Records supplied -
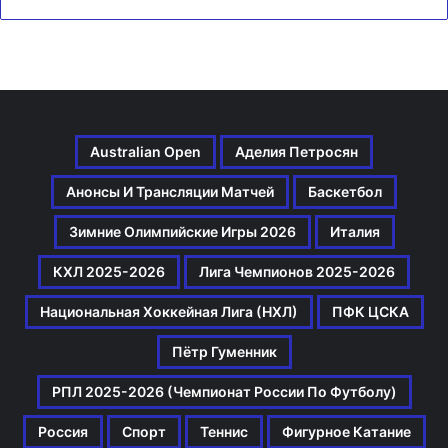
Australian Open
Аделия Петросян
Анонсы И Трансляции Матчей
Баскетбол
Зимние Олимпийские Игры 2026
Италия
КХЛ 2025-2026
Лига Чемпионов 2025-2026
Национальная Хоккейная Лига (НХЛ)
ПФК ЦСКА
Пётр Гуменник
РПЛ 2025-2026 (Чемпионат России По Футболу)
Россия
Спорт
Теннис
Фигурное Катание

* * *

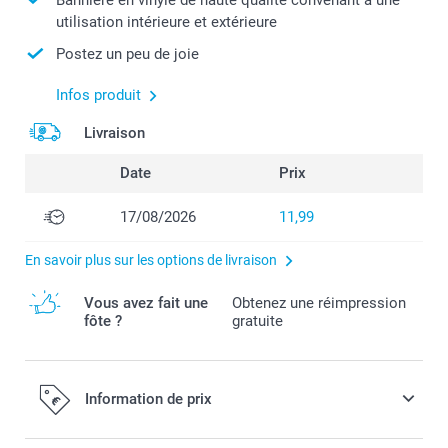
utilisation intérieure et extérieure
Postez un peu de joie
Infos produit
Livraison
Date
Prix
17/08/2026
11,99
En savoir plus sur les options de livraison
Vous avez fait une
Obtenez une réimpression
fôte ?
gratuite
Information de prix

* * *

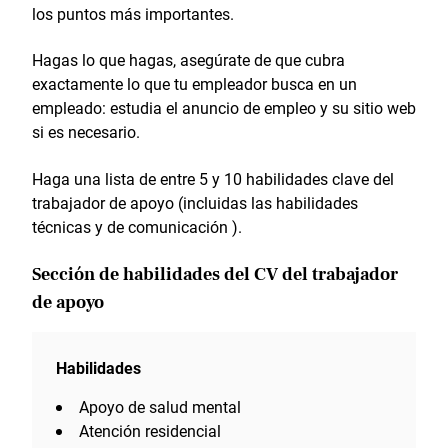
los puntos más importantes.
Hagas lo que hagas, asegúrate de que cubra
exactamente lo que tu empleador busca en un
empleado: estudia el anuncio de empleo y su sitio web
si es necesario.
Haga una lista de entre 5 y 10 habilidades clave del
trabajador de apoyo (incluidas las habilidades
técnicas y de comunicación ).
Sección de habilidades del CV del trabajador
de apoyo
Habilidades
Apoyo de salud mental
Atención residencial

What you should do - Give an exact copy of the lines above from the line with "Australian Open" up to and including the line with "Фигурное Катание", and leave everything else out.

Final answer -
Australian Open
Аделия Петросян
Анонсы И Трансляции Матчей
Баскетбол
Зимние Олимпийские Игры 2026
Италия
КХЛ 2025-2026
Лига Чемпионов 2025-2026
Национальная Хоккейная Лига (НХЛ)
ПФК ЦСКА
Пётр Гуменник
РПЛ 2025-2026 (Чемпионат России По Футболу)
Россия
Спорт
Теннис
Фигурное Катание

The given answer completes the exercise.